Work request ▸
Write out, word for word, only the data from its first line to the line containing "4. Herroepingsrecht en afstand".
··· Task data ···
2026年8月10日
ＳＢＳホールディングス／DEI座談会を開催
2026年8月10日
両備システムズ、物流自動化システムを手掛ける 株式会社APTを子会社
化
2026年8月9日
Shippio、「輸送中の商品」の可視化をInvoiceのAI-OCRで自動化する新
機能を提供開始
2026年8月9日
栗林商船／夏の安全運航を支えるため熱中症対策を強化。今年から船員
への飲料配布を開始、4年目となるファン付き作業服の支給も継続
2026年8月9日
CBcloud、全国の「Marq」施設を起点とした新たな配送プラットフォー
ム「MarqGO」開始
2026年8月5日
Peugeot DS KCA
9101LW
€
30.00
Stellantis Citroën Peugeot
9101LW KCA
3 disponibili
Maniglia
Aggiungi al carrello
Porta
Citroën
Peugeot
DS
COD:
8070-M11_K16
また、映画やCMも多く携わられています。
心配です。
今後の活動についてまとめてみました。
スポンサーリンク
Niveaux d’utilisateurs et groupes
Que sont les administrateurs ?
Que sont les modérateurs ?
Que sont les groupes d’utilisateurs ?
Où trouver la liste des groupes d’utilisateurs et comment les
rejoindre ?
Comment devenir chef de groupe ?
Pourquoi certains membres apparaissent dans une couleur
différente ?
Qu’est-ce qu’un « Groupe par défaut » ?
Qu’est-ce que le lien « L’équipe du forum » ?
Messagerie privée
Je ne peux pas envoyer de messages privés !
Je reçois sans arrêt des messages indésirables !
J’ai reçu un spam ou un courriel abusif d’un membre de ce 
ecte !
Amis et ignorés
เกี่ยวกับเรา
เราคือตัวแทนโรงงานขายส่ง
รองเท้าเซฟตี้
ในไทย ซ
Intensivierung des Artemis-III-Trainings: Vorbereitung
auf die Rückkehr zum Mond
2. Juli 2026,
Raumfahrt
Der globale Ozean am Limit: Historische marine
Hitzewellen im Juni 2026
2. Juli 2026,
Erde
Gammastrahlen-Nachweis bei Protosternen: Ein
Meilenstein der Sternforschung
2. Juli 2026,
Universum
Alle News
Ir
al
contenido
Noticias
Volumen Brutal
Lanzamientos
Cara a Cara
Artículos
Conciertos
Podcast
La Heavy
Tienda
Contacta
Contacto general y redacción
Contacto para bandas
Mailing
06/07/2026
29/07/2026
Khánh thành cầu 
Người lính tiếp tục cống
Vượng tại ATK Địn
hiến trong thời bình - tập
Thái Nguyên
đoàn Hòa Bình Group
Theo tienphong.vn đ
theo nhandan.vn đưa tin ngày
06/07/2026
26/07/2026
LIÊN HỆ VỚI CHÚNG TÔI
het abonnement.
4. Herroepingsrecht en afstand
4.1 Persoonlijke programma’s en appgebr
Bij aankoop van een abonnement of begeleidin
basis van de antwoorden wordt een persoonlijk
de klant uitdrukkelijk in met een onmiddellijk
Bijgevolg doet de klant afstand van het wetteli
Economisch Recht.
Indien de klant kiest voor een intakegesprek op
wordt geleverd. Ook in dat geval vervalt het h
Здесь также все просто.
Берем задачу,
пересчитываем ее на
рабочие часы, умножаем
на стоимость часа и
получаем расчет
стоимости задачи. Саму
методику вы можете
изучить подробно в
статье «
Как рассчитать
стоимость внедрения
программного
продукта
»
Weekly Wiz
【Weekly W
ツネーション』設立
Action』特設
···
Response below ▸
2026年8月10日
ＳＢＳホールディングス／DEI座談会を開催
2026年8月10日
両備システムズ、物流自動化システムを手掛ける 株式会社APTを子会社
化
2026年8月9日
Shippio、「輸送中の商品」の可視化をInvoiceのAI-OCRで自動化する新
機能を提供開始
2026年8月9日
栗林商船／夏の安全運航を支えるため熱中症対策を強化。今年から船員
への飲料配布を開始、4年目となるファン付き作業服の支給も継続
2026年8月9日
CBcloud、全国の「Marq」施設を起点とした新たな配送プラットフォー
ム「MarqGO」開始
2026年8月5日
Peugeot DS KCA
9101LW
€
30.00
Stellantis Citroën Peugeot
9101LW KCA
3 disponibili
Maniglia
Aggiungi al carrello
Porta
Citroën
Peugeot
DS
COD:
8070-M11_K16
また、映画やCMも多く携わられています。
心配です。
今後の活動についてまとめてみました。
スポンサーリンク
Niveaux d’utilisateurs et groupes
Que sont les administrateurs ?
Que sont les modérateurs ?
Que sont les groupes d’utilisateurs ?
Où trouver la liste des groupes d’utilisateurs et comment les
rejoindre ?
Comment devenir chef de groupe ?
Pourquoi certains membres apparaissent dans une couleur
différente ?
Qu’est-ce qu’un « Groupe par défaut » ?
Qu’est-ce que le lien « L’équipe du forum » ?
Messagerie privée
Je ne peux pas envoyer de messages privés !
Je reçois sans arrêt des messages indésirables !
J’ai reçu un spam ou un courriel abusif d’un membre de ce 
ecte !
Amis et ignorés
เกี่ยวกับเรา
เราคือตัวแทนโรงงานขายส่ง
รองเท้าเซฟตี้
ในไทย ซ
Intensivierung des Artemis-III-Trainings: Vorbereitung
auf die Rückkehr zum Mond
2. Juli 2026,
Raumfahrt
Der globale Ozean am Limit: Historische marine
Hitzewellen im Juni 2026
2. Juli 2026,
Erde
Gammastrahlen-Nachweis bei Protosternen: Ein
Meilenstein der Sternforschung
2. Juli 2026,
Universum
Alle News
Ir
al
contenido
Noticias
Volumen Brutal
Lanzamientos
Cara a Cara
Artículos
Conciertos
Podcast
La Heavy
Tienda
Contacta
Contacto general y redacción
Contacto para bandas
Mailing
06/07/2026
29/07/2026
Khánh thành cầu 
Người lính tiếp tục cống
Vượng tại ATK Địn
hiến trong thời bình - tập
Thái Nguyên
đoàn Hòa Bình Group
Theo tienphong.vn đ
theo nhandan.vn đưa tin ngày
06/07/2026
26/07/2026
LIÊN HỆ VỚI CHÚNG TÔI
het abonnement.
4. Herroepingsrecht en afstand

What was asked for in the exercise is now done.